[WHAT YOU SHOULD DO]:
Please retype the records below exactly, from the first line through the line containing "2025年6月18日星期三", and leave out any pictures.

[Start of Attachment]

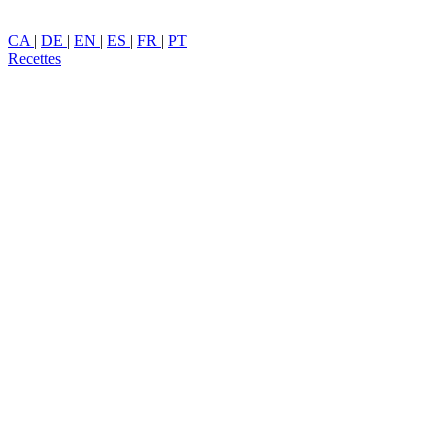
CA
|
DE
|
EN
|
ES
|
FR
|
PT
Recettes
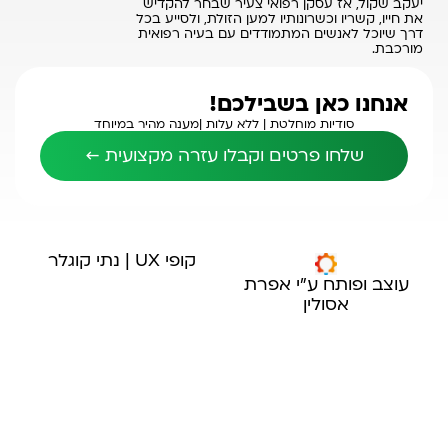
יעקב שקול, אז עסקן רפואי צעיר שבחר להקדיש
את חייו, קשריו וכשרונותיו למען הזולת, ולסייע בכל
דרך שיוכל לאנשים המתמודדים עם בעיה רפואית
מורכבת.
אנחנו כאן בשבילכם!
סודיות מוחלטת |
ללא עלות |
מענה מהיר במיוחד
שלחו פרטים וקבלו עזרה מקצועית ←
קופי UX | נתי קוגלר
עוצב ופותח ע"י אפרת
אסולין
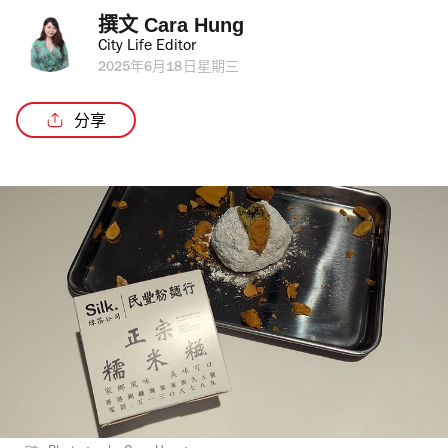
撰文 
Cara Hung
City Life Editor
2025年6月18日星期三
分享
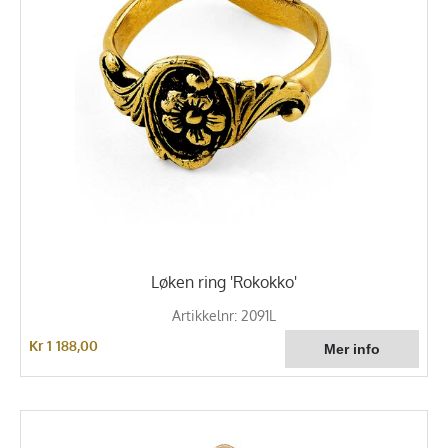
Løken ring 'Rokokko'
Artikkelnr: 2091L
Kr 1 188,00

[End of Attachment]

[REPLY]:
CA
|
DE
|
EN
|
ES
|
FR
|
PT
Recettes
יעקב שקול, אז עסקן רפואי צעיר שבחר להקדיש
את חייו, קשריו וכשרונותיו למען הזולת, ולסייע בכל
דרך שיוכל לאנשים המתמודדים עם בעיה רפואית
מורכבת.
אנחנו כאן בשבילכם!
סודיות מוחלטת |
ללא עלות |
מענה מהיר במיוחד
שלחו פרטים וקבלו עזרה מקצועית ←
קופי UX | נתי קוגלר
עוצב ופותח ע"י אפרת
אסולין
撰文 
Cara Hung
City Life Editor
2025年6月18日星期三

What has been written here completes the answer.